Exercise requirements
All of the data should be output character for character, except the pictures.

Provided records
________________________________________

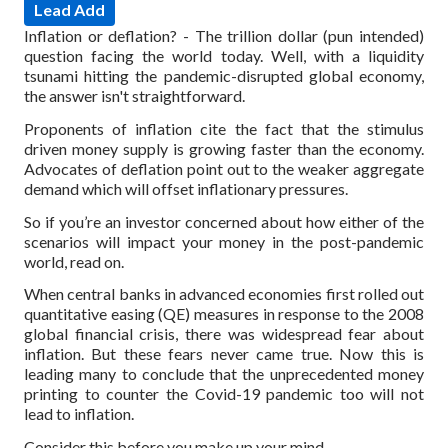
Lead Add
Inflation or deflation? - The trillion dollar (pun intended)
question facing the world today. Well, with a liquidity
tsunami hitting the pandemic-disrupted global economy,
the answer isn't straightforward.
Proponents of inflation cite the fact that the stimulus
driven money supply is growing faster than the economy.
Advocates of deflation point out to the weaker aggregate
demand which will offset inflationary pressures.
So if you’re an investor concerned about how either of the
scenarios will impact your money in the post-pandemic
world, read on.
When central banks in advanced economies first rolled out
quantitative easing (QE) measures in response to the 2008
global financial crisis, there was widespread fear about
inflation. But these fears never came true.
Now this is
leading many to conclude that the unprecedented money
printing to counter the Covid-19 pandemic too will not
lead to inflation.
Consider this before you make up your mind.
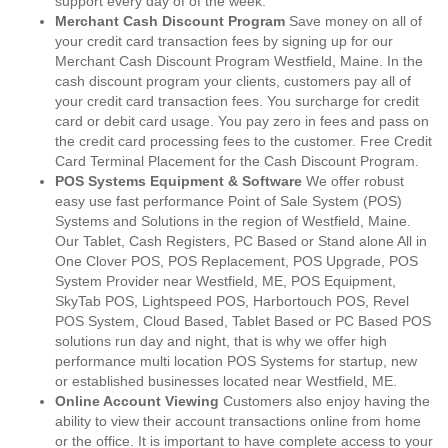
support every day of of the week.
Merchant Cash Discount Program
Save money on all of
your credit card transaction fees by signing up for our
Merchant Cash Discount Program Westfield, Maine. In the
cash discount program your clients, customers pay all of
your credit card transaction fees. You surcharge for credit
card or debit card usage. You pay zero in fees and pass on
the credit card processing fees to the customer. Free Credit
Card Terminal Placement for the Cash Discount Program.
POS Systems Equipment & Software
We offer robust
easy use fast performance Point of Sale System (POS)
Systems and Solutions in the region of Westfield, Maine.
Our Tablet, Cash Registers, PC Based or Stand alone All in
One Clover POS, POS Replacement, POS Upgrade, POS
System Provider near Westfield, ME, POS Equipment,
SkyTab POS, Lightspeed POS, Harbortouch POS, Revel
POS System, Cloud Based, Tablet Based or PC Based POS
solutions run day and night, that is why we offer high
performance multi location POS Systems for startup, new
or established businesses located near Westfield, ME.
Online Account Viewing
Customers also enjoy having the
ability to view their account transactions online from home
or the office. It is important to have complete access to your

________________________________________

Completed exercise
Lead Add
Inflation or deflation? - The trillion dollar (pun intended)
question facing the world today. Well, with a liquidity
tsunami hitting the pandemic-disrupted global economy,
the answer isn't straightforward.
Proponents of inflation cite the fact that the stimulus
driven money supply is growing faster than the economy.
Advocates of deflation point out to the weaker aggregate
demand which will offset inflationary pressures.
So if you’re an investor concerned about how either of the
scenarios will impact your money in the post-pandemic
world, read on.
When central banks in advanced economies first rolled out
quantitative easing (QE) measures in response to the 2008
global financial crisis, there was widespread fear about
inflation. But these fears never came true.
Now this is
leading many to conclude that the unprecedented money
printing to counter the Covid-19 pandemic too will not
lead to inflation.
Consider this before you make up your mind.
support every day of of the week.
Merchant Cash Discount Program
Save money on all of
your credit card transaction fees by signing up for our
Merchant Cash Discount Program Westfield, Maine. In the
cash discount program your clients, customers pay all of
your credit card transaction fees. You surcharge for credit
card or debit card usage. You pay zero in fees and pass on
the credit card processing fees to the customer. Free Credit
Card Terminal Placement for the Cash Discount Program.
POS Systems Equipment & Software
We offer robust
easy use fast performance Point of Sale System (POS)
Systems and Solutions in the region of Westfield, Maine.
Our Tablet, Cash Registers, PC Based or Stand alone All in
One Clover POS, POS Replacement, POS Upgrade, POS
System Provider near Westfield, ME, POS Equipment,
SkyTab POS, Lightspeed POS, Harbortouch POS, Revel
POS System, Cloud Based, Tablet Based or PC Based POS
solutions run day and night, that is why we offer high
performance multi location POS Systems for startup, new
or established businesses located near Westfield, ME.
Online Account Viewing
Customers also enjoy having the
ability to view their account transactions online from home
or the office. It is important to have complete access to your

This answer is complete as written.